By Sammi Dorfan (’18)

It’s currently the middle of winter and as our friends in the East shovel snow from driveways and seek refuge from the cyclone outside, we’ve been basking in temperatures typical of a day in mid-July. When it comes to the answers to this climatic conundrum, students seem to be as confused as the weather is. But there is one thing that they know for sure: this is not what they signed up for.
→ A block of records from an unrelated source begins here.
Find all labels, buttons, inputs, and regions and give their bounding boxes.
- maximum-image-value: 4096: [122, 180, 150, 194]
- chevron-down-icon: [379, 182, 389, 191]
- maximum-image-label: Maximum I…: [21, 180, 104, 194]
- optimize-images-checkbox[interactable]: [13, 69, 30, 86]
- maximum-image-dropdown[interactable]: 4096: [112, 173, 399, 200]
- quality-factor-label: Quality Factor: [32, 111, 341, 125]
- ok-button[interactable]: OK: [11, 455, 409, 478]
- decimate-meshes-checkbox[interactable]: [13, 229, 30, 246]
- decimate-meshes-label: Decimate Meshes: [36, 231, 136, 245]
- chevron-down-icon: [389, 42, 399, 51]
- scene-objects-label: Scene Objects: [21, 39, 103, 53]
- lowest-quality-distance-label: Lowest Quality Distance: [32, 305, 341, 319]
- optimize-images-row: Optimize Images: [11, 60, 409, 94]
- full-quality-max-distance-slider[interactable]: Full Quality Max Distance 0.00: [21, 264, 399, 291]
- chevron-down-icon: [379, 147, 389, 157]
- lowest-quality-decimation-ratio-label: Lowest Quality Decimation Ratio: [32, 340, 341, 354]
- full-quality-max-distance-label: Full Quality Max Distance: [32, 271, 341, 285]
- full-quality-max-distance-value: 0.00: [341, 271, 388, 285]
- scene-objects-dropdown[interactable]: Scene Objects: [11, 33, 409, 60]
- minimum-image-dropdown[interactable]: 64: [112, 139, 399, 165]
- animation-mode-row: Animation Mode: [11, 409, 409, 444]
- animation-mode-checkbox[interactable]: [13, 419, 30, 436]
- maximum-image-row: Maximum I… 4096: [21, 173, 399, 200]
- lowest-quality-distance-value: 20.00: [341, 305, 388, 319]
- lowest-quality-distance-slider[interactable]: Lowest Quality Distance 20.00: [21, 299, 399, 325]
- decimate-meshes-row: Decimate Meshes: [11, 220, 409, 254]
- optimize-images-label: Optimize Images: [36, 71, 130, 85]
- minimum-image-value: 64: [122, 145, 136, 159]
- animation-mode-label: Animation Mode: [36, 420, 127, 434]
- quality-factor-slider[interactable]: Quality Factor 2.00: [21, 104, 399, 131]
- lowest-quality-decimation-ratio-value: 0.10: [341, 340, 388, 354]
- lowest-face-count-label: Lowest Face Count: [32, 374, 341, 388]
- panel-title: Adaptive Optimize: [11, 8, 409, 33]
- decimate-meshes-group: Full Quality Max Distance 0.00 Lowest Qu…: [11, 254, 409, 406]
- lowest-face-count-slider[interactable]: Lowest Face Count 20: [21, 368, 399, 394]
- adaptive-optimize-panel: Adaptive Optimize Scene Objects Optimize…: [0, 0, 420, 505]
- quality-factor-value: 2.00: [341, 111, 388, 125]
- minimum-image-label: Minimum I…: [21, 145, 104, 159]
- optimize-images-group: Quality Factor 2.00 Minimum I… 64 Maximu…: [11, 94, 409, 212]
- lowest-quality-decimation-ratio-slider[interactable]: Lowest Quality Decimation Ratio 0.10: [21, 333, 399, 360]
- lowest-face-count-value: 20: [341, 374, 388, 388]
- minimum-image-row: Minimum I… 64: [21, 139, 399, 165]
Not only can conditions like these during this time of year put a damper on winter wardrobe expansion, they can also have some more serious effects. Jesse Gan (‘21) says, “When it gets really hot, windy and dry outside, I get asthma attacks at night.” The hot Santa Ana winds that blow through San Diego, contaminate the air with dust which could be responsible both for Gan’s attacks and the allergies that Vivienne Blackburn (‘19) has been experiencing. Blackburn is annoyed that she “keeps sneezing every 5 minutes” and attributes it not to this year’s viscous strain of flu but rather to the volatile environmental conditions.

Unseasonable warmth isn’t the only abnormality that students have noticed. Maya Schuster (‘18) describes, “It switches from super cold in the morning to super hot in the day or it will be really hot one day and really cold the next.” Blackburn (‘19) is annoyed by this indecisiveness and contends, “It’s winter, the weather should be staying in one place.”
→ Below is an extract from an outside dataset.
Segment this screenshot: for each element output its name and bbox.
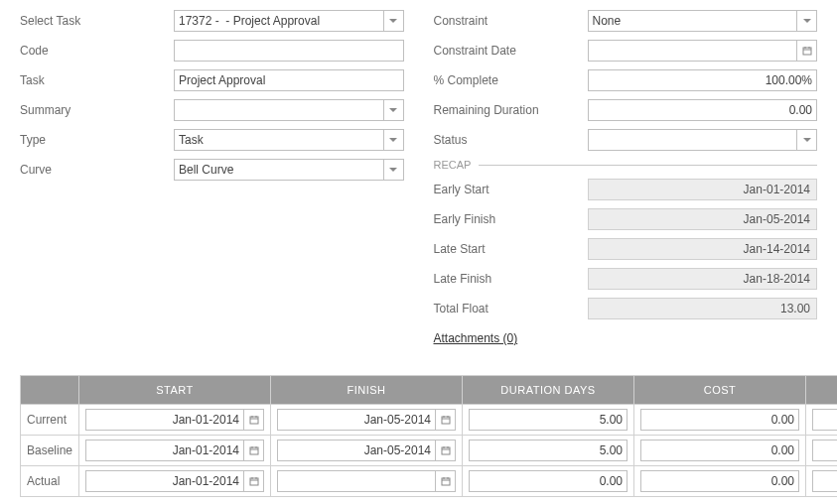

Schuster, Blackburn, and numerous others have also become accustomed to the thick fog that was responsible for the delay and cancellation of many flights coming into and out of San Diego. Daniela Sutton (‘20) claims, “It [the fog] got so extreme, I had to turn around and go back home because I couldn’t drive in it.” Students should be prepared to have their surroundings become eerie once again because more fog is expected over the coming weeks.

Sutton (‘20) took a very theological approach when asked to explain these weather anomalies: “I’m guessing it’s been cold for a long time so God wants it to be hot now.” Mia Hansen (‘20), on the other hand, took a more scientific approach: “Isn’t it the equator…something with that? Because like global warming and the earth is changing and stuff.”

Among the remaining interviewed students, science seems to be the prevailing justifier. Jesse Gan (‘21) says, “I think that there’s a lot of things that we’re doing to the earth that we don’t know the consequences of yet.” Gan is correct, and these weather patterns are just some of the consequences of our actions. Schuster (‘18) continues, “A lot of people say humans have had no affect on the weather but then you look at all the carbon emissions and everything that goes into the atmosphere and all the scientific results, it makes sense.”

If humans continue with the destructive exploitation of resources, we might need to become accustomed to volatile weather conditions and become less reliant on our expectations for the seasons because as Jonathan Bielaz (‘18) says, “it’s going to happen next winter and the next winter and the next few decades of winters.”